TASK INSTRUCTIONS = For the records below, please print exactly and only the lines from the one with "vibrant arts scene and attend some" down to the one with "ns before travelling.", both ends included, omitting the pictures.

THE DATA =
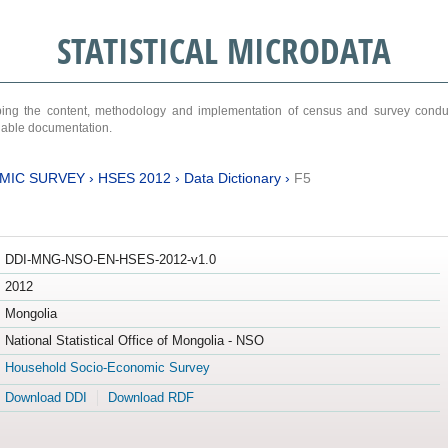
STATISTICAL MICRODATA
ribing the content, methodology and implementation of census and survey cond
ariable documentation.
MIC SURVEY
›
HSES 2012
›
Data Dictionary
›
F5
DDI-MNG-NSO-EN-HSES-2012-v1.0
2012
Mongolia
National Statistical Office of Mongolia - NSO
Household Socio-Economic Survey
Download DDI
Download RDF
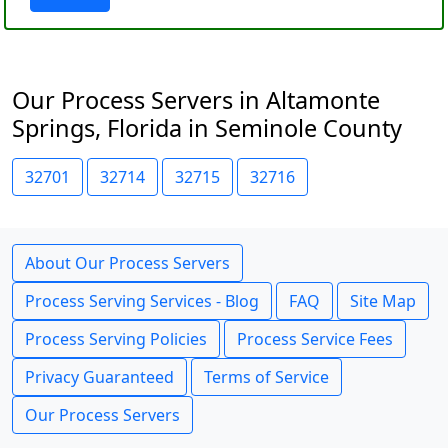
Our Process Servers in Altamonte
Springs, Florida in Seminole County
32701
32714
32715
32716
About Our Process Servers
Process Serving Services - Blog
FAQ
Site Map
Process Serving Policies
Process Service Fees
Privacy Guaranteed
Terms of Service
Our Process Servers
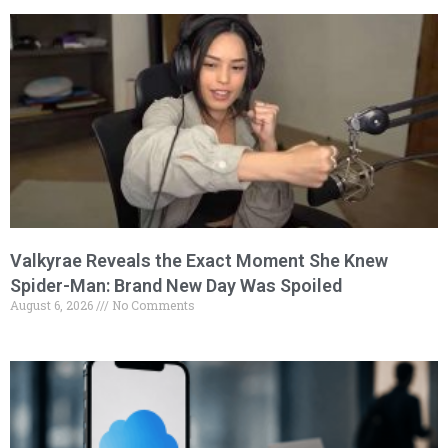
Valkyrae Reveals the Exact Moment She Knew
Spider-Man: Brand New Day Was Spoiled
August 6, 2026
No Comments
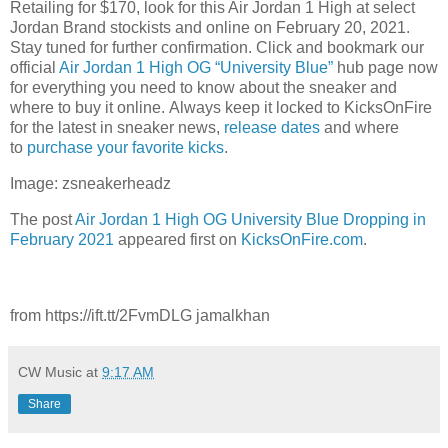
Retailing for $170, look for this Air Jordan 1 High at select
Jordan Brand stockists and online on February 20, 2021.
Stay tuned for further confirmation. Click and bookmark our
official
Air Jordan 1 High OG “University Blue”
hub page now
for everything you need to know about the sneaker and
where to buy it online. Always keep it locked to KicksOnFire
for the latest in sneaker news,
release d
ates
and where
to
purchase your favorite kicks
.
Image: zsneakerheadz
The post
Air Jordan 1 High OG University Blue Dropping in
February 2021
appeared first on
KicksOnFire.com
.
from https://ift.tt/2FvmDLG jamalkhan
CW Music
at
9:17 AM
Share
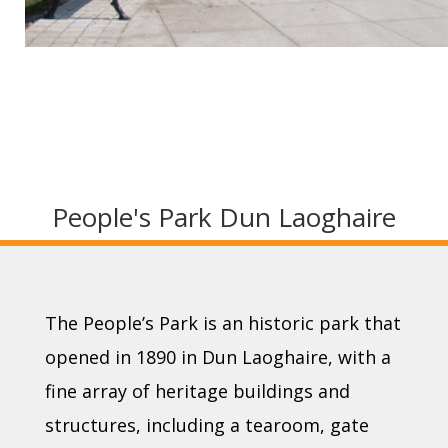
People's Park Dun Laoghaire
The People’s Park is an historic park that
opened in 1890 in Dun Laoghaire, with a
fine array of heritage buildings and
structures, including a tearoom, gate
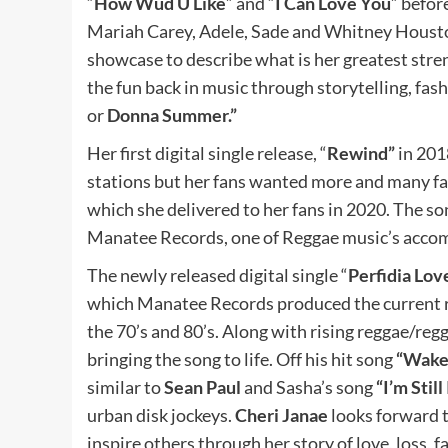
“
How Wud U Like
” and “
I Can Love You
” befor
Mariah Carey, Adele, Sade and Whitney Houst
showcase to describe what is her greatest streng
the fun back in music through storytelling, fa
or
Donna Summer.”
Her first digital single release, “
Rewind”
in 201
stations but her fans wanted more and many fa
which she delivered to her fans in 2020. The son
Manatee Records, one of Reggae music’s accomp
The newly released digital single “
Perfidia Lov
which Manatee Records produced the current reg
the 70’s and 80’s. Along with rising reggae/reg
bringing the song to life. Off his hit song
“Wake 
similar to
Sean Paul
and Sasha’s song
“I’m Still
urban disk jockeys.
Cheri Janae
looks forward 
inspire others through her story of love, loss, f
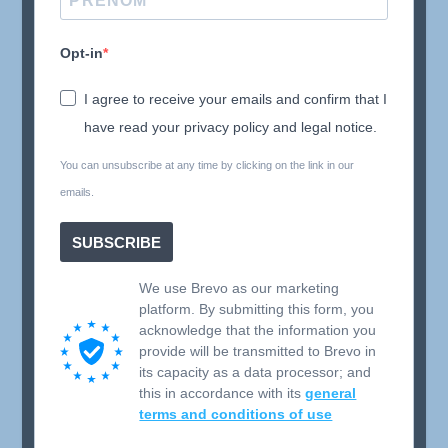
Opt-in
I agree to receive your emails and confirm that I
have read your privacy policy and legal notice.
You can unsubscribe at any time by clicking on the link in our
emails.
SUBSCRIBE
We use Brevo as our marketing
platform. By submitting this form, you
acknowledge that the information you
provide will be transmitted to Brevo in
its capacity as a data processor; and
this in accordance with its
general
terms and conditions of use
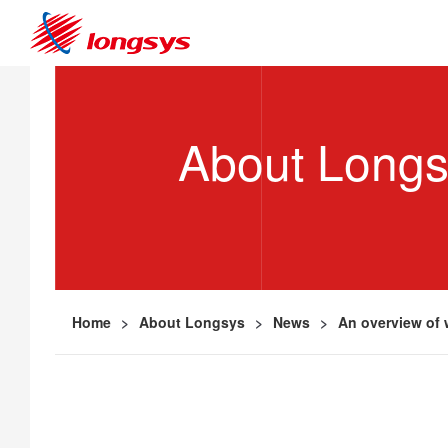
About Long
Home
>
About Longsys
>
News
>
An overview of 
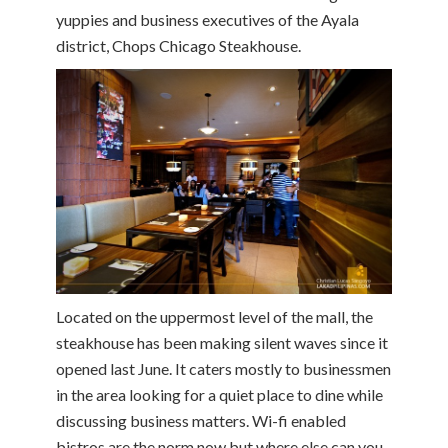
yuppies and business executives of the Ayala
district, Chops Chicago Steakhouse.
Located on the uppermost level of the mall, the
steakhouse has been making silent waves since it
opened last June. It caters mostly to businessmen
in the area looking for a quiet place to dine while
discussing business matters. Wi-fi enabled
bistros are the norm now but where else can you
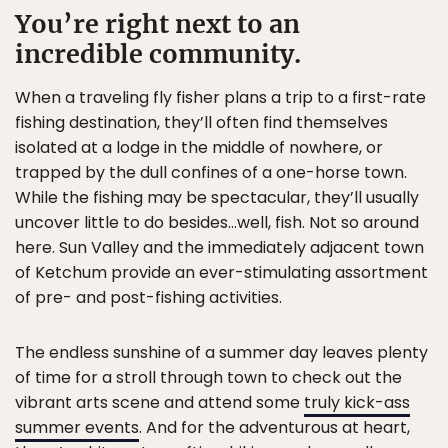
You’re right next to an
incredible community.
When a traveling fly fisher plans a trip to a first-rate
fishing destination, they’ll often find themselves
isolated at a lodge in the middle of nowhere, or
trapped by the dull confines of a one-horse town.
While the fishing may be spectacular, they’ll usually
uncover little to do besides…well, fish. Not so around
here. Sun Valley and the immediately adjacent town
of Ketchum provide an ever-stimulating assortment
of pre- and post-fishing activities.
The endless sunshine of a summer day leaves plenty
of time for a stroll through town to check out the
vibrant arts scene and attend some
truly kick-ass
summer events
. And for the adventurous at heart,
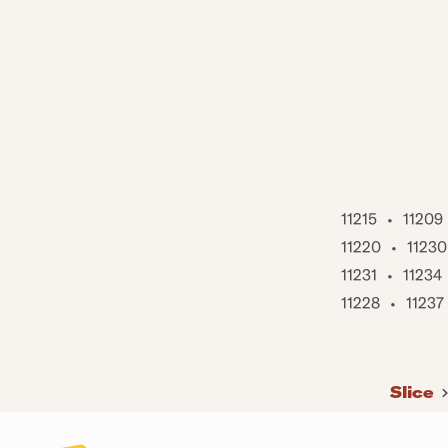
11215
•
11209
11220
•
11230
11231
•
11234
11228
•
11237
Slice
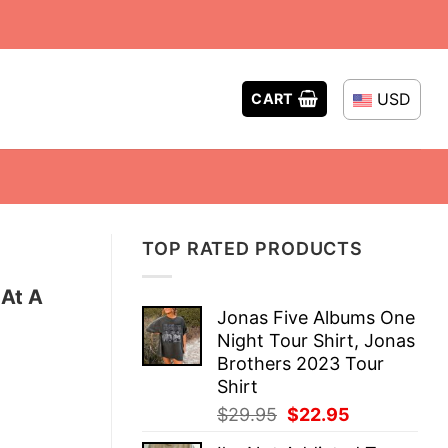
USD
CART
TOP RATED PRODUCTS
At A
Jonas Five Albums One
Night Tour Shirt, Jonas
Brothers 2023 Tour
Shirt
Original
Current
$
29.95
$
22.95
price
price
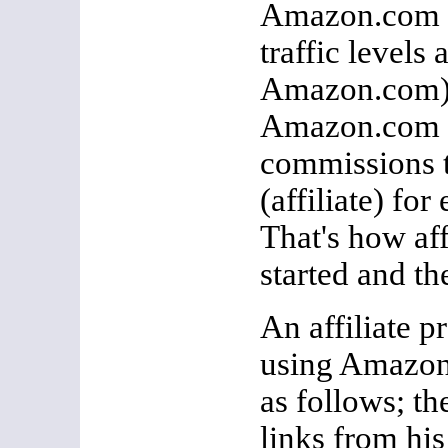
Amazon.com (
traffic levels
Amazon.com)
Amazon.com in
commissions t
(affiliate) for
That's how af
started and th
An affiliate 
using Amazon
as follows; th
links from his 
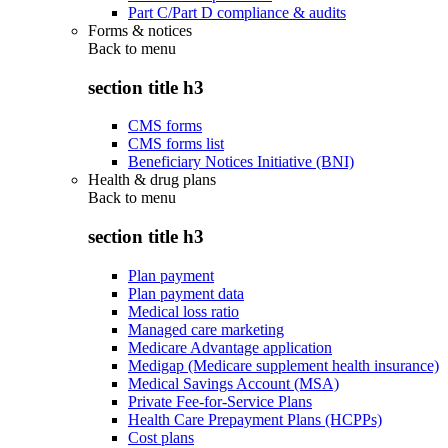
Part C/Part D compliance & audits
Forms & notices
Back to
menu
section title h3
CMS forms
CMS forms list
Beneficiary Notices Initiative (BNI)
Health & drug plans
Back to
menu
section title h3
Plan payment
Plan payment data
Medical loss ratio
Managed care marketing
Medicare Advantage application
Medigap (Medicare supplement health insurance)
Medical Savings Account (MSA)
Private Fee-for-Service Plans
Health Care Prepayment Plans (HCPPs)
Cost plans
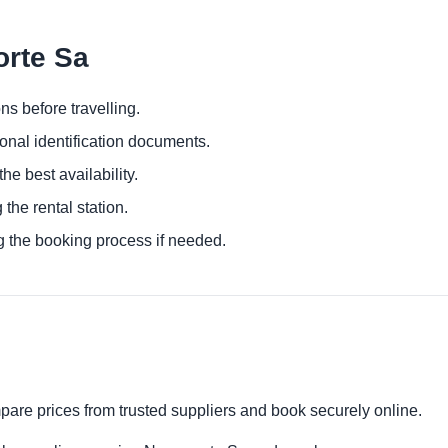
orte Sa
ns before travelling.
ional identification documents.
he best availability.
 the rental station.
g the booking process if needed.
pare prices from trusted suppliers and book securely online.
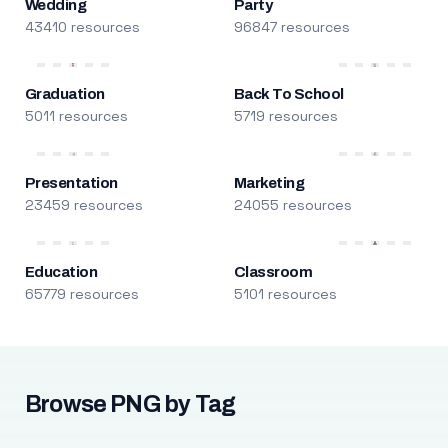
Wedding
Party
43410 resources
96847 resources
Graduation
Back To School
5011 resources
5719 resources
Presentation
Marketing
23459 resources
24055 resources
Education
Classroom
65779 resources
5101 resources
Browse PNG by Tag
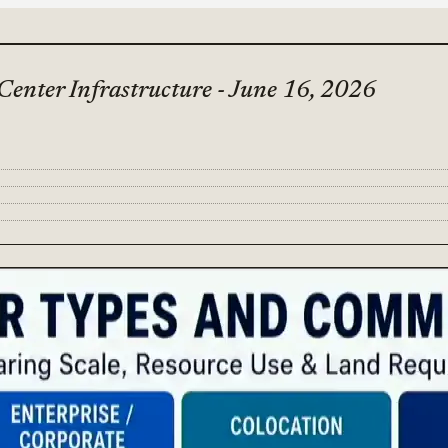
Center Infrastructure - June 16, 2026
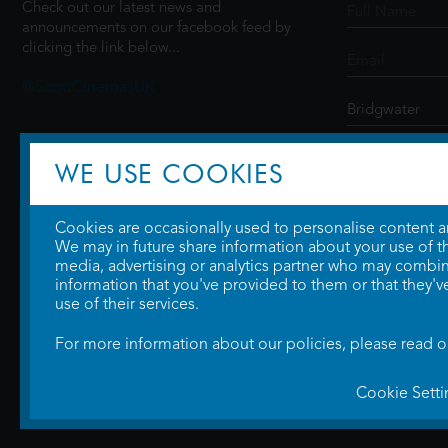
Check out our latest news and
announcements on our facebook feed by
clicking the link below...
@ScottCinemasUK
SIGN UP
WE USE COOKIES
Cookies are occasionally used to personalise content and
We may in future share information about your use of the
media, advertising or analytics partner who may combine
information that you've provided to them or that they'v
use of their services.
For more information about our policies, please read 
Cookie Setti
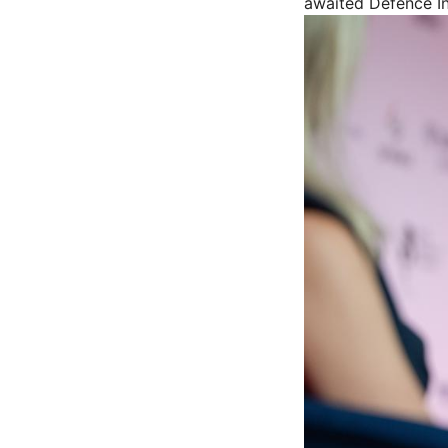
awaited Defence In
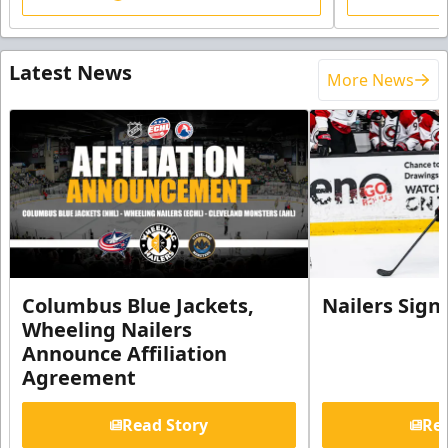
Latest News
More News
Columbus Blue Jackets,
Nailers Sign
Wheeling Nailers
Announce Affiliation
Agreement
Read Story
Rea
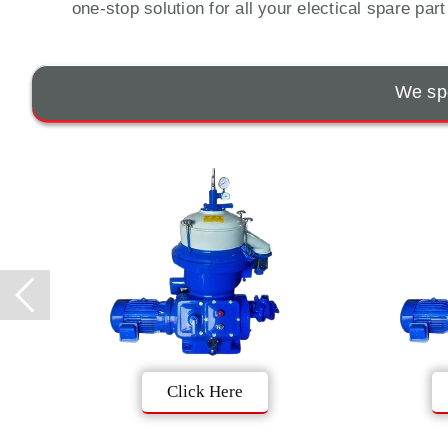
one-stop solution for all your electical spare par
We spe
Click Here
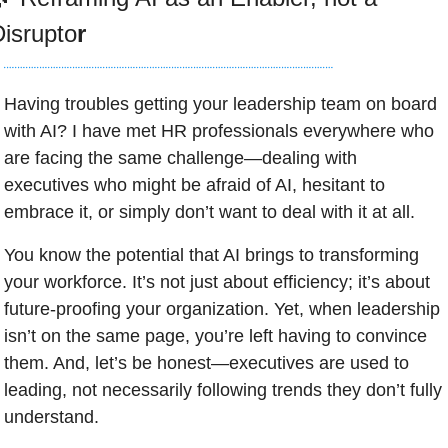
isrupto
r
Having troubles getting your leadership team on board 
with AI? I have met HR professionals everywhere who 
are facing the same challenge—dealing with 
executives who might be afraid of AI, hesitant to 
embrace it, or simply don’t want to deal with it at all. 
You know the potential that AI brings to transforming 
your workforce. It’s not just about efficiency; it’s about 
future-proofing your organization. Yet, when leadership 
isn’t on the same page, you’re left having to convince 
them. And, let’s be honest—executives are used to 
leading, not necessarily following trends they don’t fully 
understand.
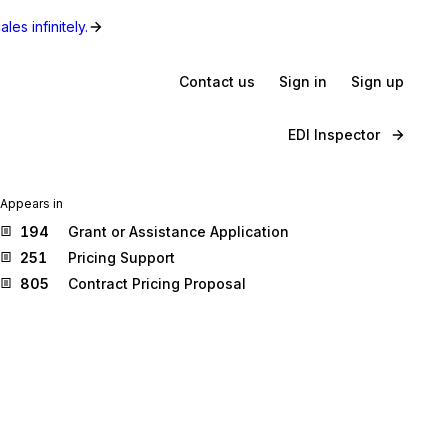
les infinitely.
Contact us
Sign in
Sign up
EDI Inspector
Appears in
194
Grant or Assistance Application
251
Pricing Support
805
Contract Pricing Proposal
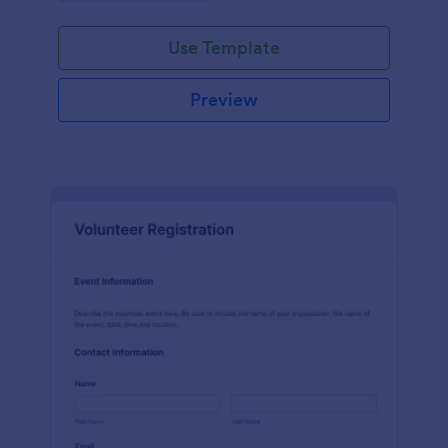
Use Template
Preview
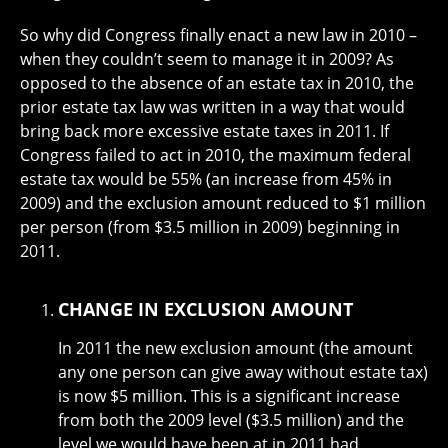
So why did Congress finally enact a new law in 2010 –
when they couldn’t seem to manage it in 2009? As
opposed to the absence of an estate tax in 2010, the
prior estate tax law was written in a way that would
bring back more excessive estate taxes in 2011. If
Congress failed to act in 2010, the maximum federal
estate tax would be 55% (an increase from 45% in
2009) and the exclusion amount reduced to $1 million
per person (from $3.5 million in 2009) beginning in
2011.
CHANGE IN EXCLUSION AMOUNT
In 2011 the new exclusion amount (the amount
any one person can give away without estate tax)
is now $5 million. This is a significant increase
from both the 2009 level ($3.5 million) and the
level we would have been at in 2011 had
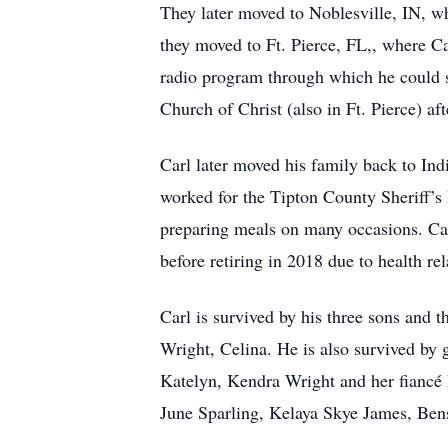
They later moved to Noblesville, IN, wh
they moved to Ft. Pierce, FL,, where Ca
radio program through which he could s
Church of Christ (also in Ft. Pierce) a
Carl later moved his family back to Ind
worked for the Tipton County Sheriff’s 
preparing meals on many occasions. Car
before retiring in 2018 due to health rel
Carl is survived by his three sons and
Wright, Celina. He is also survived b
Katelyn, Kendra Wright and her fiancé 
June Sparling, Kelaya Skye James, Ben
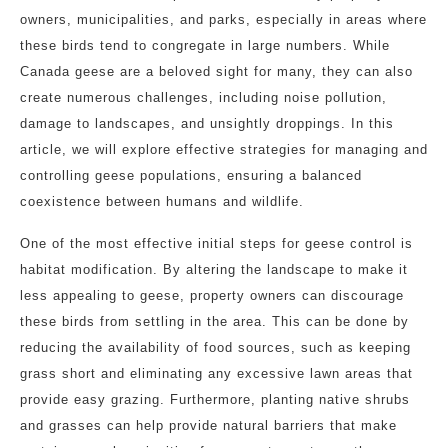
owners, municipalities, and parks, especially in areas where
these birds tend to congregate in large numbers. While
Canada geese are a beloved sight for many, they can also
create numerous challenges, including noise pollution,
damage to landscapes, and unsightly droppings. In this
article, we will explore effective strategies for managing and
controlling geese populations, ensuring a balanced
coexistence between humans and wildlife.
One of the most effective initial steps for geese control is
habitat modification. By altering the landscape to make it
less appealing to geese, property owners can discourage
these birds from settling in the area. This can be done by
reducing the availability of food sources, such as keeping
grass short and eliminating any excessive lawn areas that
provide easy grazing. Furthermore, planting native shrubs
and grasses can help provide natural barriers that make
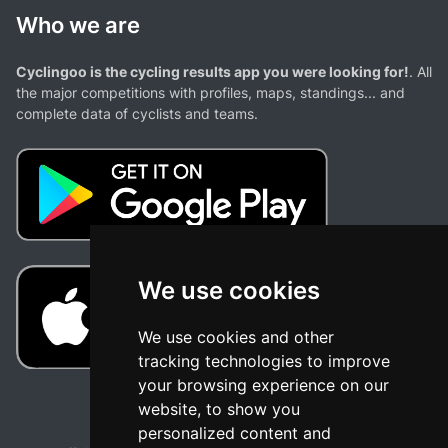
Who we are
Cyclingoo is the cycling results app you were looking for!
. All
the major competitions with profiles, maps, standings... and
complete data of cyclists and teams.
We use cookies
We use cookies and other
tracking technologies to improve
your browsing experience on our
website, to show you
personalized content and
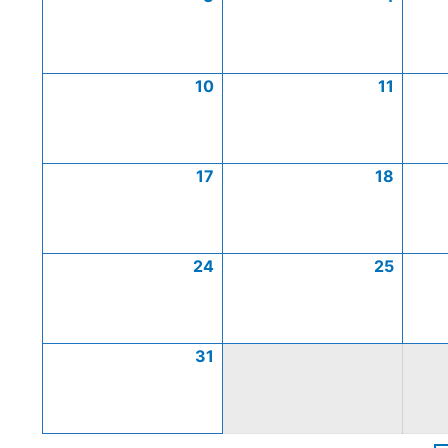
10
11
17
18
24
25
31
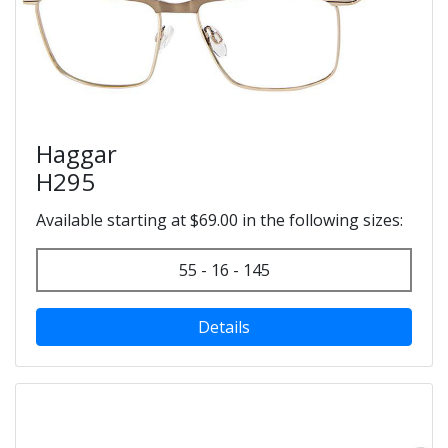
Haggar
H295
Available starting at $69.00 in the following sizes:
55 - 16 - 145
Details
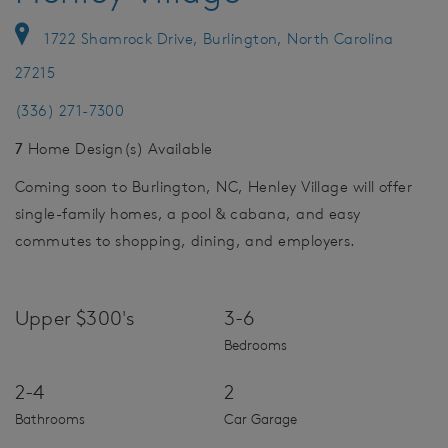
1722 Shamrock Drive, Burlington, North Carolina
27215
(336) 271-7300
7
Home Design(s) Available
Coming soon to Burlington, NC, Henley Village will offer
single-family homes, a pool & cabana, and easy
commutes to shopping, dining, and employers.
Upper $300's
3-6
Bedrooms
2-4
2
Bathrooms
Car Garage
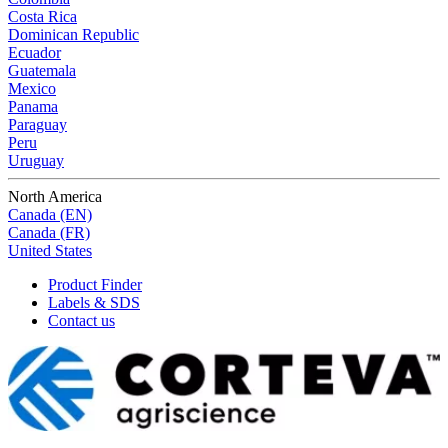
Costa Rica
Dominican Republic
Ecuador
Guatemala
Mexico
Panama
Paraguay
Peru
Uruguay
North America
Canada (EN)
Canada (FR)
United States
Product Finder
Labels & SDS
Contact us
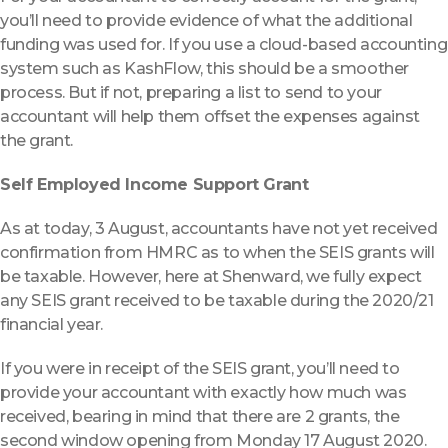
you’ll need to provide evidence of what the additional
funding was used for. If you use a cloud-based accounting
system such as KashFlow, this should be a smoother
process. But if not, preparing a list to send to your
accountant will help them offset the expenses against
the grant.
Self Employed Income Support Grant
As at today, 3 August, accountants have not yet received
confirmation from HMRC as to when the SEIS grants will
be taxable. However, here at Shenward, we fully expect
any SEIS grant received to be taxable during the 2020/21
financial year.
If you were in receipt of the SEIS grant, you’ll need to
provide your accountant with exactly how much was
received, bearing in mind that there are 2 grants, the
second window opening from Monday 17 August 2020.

ANSWER TO THIS EXERCISE =
vibrant arts scene and attend some
truly kick-ass
summer events
. And for the adventurous at heart,
11215
•
11209
11220
•
11230
11231
•
11234
11228
•
11237
Slice
USD
CART
TOP RATED PRODUCTS
At A
Jonas Five Albums One
Night Tour Shirt, Jonas
Brothers 2023 Tour
Shirt
Original
Current
$
29.95
$
22.95
price
price
Amazon.com (
traffic levels
Amazon.com)
Amazon.com in
commissions t
(affiliate) for
That's how af
started and th
An affiliate 
using Amazon
as follows; th
links from his 
Part C/Part D compliance & audits
Forms & notices
Back to
menu
section title h3
CMS forms
CMS forms list
Beneficiary Notices Initiative (BNI)
Health & drug plans
Back to
menu
section title h3
Plan payment
Plan payment data
Medical loss ratio
Managed care marketing
Medicare Advantage application
Medigap (Medicare supplement health insurance)
Medical Savings Account (MSA)
Private Fee-for-Service Plans
Health Care Prepayment Plans (HCPPs)
Cost plans
orte Sa
ns before travelling.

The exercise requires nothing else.